Every line of the entries below that includes "trip" belongs in the answer, copied as written.

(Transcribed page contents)
· · · ·

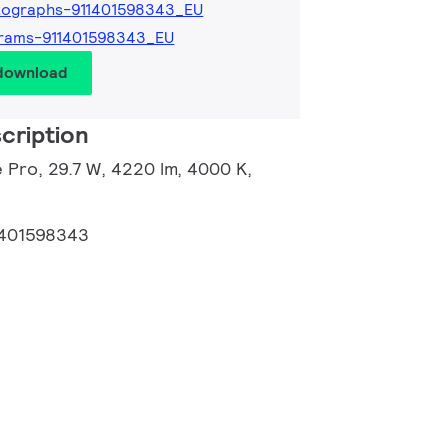
tographs-911401598343_EU
rams-911401598343_EU
 download
cription
 Pro, 29.7 W, 4220 lm, 4000 K,
1401598343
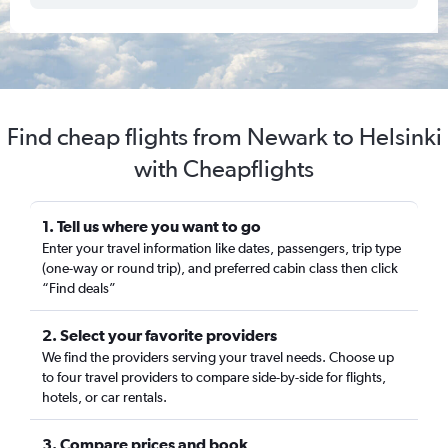
Find cheap flights from Newark to Helsinki
with Cheapflights
1. Tell us where you want to go
Enter your travel information like dates, passengers, trip type
(one-way or round trip), and preferred cabin class then click
“Find deals”
2. Select your favorite providers
We find the providers serving your travel needs. Choose up
to four travel providers to compare side-by-side for flights,
hotels, or car rentals.
3. Compare prices and book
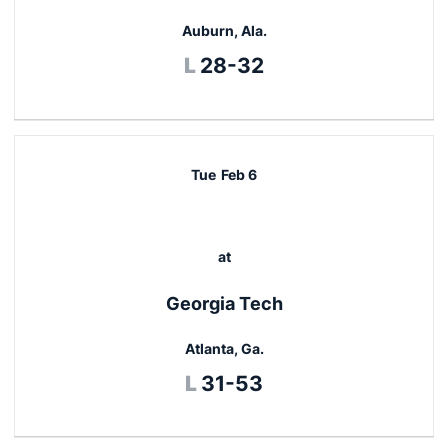
Auburn, Ala.
Loss
L
28-32
Tue
Feb 6
at
Georgia Tech
Atlanta, Ga.
Loss
L
31-53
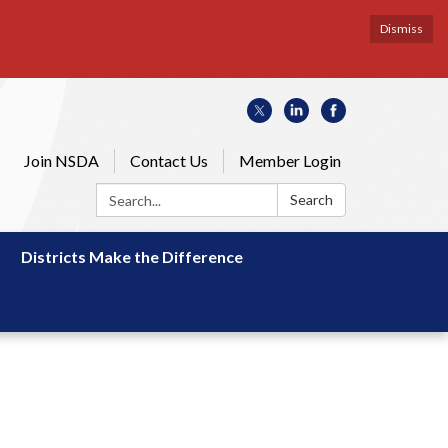
Dismiss
Join NSDA
Contact Us
Member Login
Search:
Search
Districts Make the Difference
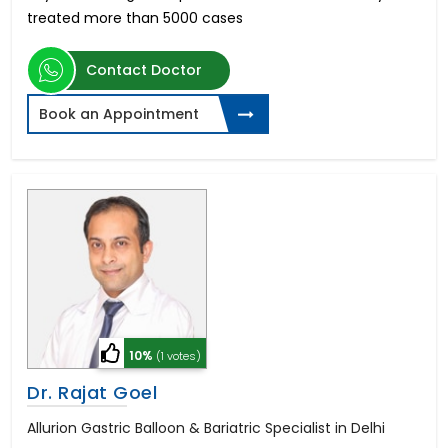
treated more than 5000 cases
Contact Doctor
Book an Appointment
10%
(1 votes)
Dr. Rajat Goel
Allurion Gastric Balloon & Bariatric Specialist in Delhi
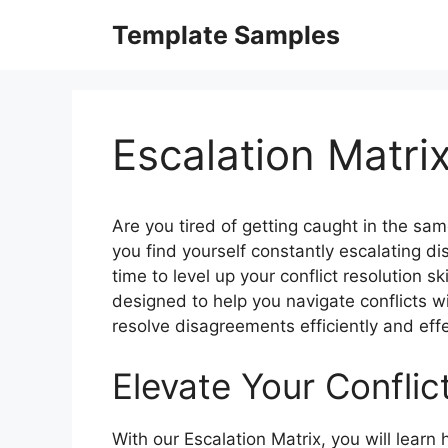
Skip
Template Samples
to
content
Escalation Matr
Are you tired of getting caught in the same
you find yourself constantly escalating di
time to level up your conflict resolution sk
designed to help you navigate conflicts w
resolve disagreements efficiently and effe
Elevate Your Conflict
With our Escalation Matrix, you will learn 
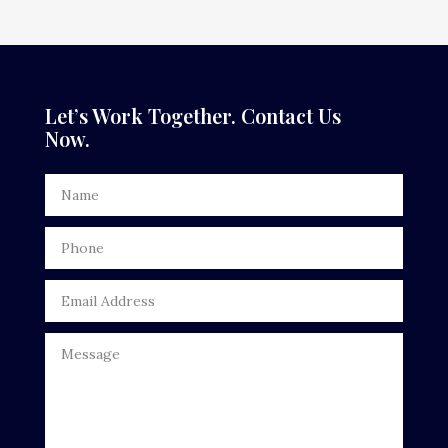
Dance Studio
Dental Care
Dentist
Let’s Work Together. Contact Us
Now.
Digital Advertising
Door Repair
Drone service
DTF Printing
Dumpster
Education
Electrical
Electricians and Electrical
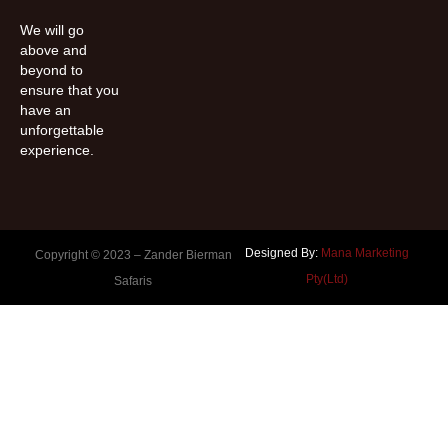
We will go
above and
beyond to
ensure that you
have an
unforgettable
experience.
Designed By:
Mana Marketing
Copyright © 2023 –
Zander Bierman
Pty(Ltd)
Safaris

· · · ·

**Answer to the exercise:**
Enter your travel information like dates, passengers, trip type
(one-way or round trip), and preferred cabin class then click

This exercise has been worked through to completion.